アルツハイマー病の新たな治療標的遺伝子を発見 台湾・陽明交通大学

台湾の陽明交通大学(NYCU)は5月12日、台湾の国立衛生研究院(NHRI)と共同で、免疫遺伝子CLEC5Aがアルツハイマー病の進行に関与し、新たな治療標的となる可能性を示したと発表した。研究成果は学術誌Journal of Neuroinflammationに掲載された。

研究チーム:NHRI免疫学研究センターのシーリャン・シェイ(Shie-Liang Hsieh)所長(右)、NYCU脳科学研究所のハンジュオ・チェン(Han-Juo Cheng)准教授(中)
(出典:NYCU)

CLEC5Aはこれまでデング熱やインフルエンザなどウイルス感染症に対する防御遺伝子とされてきたが、今回の研究では、アルツハイマー病においても重要な役割を果たしていることが明らかとなった。NYCU脳科学研究所のハンジュオ・チェン(Han-Juo Cheng)准教授と、NHRI免疫学研究センターのシーリャン・シェイ(Shie-Liang Hsieh)所長が主導した。

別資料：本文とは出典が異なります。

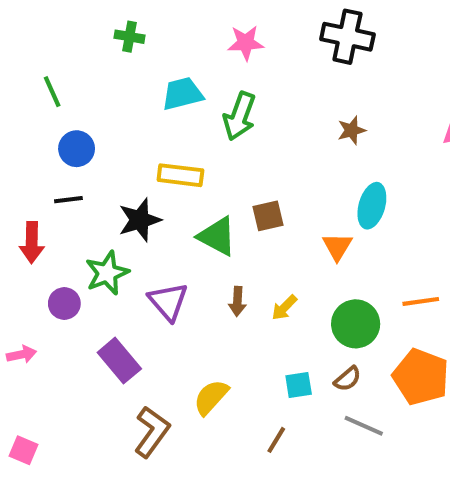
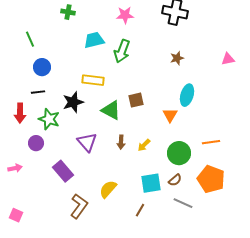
green star: (107, 273) -> (49, 119), moved, turned -30
cyan square: (299, 385) -> (151, 183), size x1.5

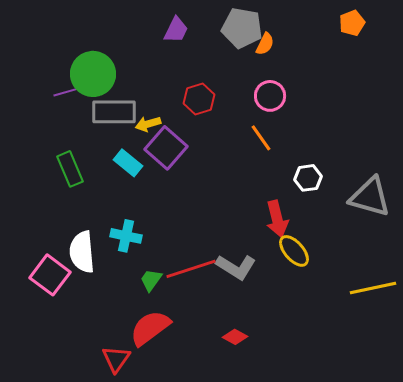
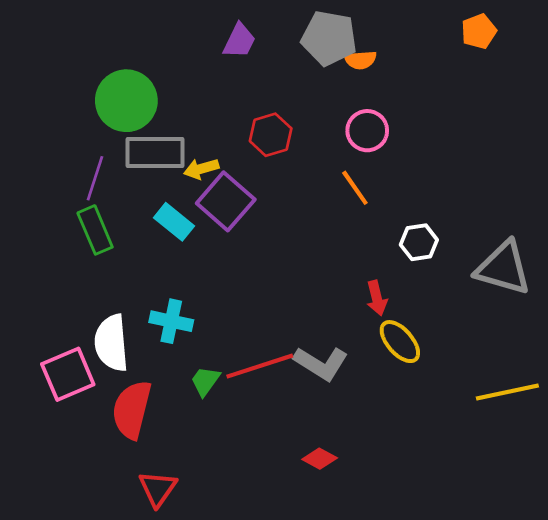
orange semicircle: (265, 44) -> (360, 60), turned 60
purple line: (70, 91) -> (95, 178), moved, turned -56
red arrow: (277, 219) -> (377, 298), size x0.7
pink square: (50, 275) -> (68, 374), turned 30
red semicircle: (150, 328) -> (132, 410), moved, turned -39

研究チームは、CLEC5A遺伝子を欠くアルツハイマー病モデルマウスを作製し、通常のモデルマウスと比較した。CLEC5Aを欠いたマウスは、記憶力と学習能力のテストで顕著な改善を示し、脳内のβアミロイドプラークの蓄積も大幅に抑制されていた。チェン准教授は、「CLEC5Aを除去すると、免疫細胞ミクログリアの炎症が抑えられ、さらにβアミロイド除去能力が向上した結果、神経変性が遅延しました」と説明している。

この発見は、CLEC5Aを標的とした薬剤開発が、記憶障害を伴うアルツハイマー病の治療に新たな道を開く可能性を示すものである。シェイ所長は、「当初は直感的な着想に過ぎませんでした」と語り、かつて同遺伝子が重症デング熱や日本脳炎の原因遺伝子であることを突き止めた経緯に触れた。さらに、CLEC5Aが狼瘡などの自己免疫疾患にも関与することがわかり、脳内で誤って神経細胞を攻撃している可能性に着目したことが今回の成果に結びついたと振り返った。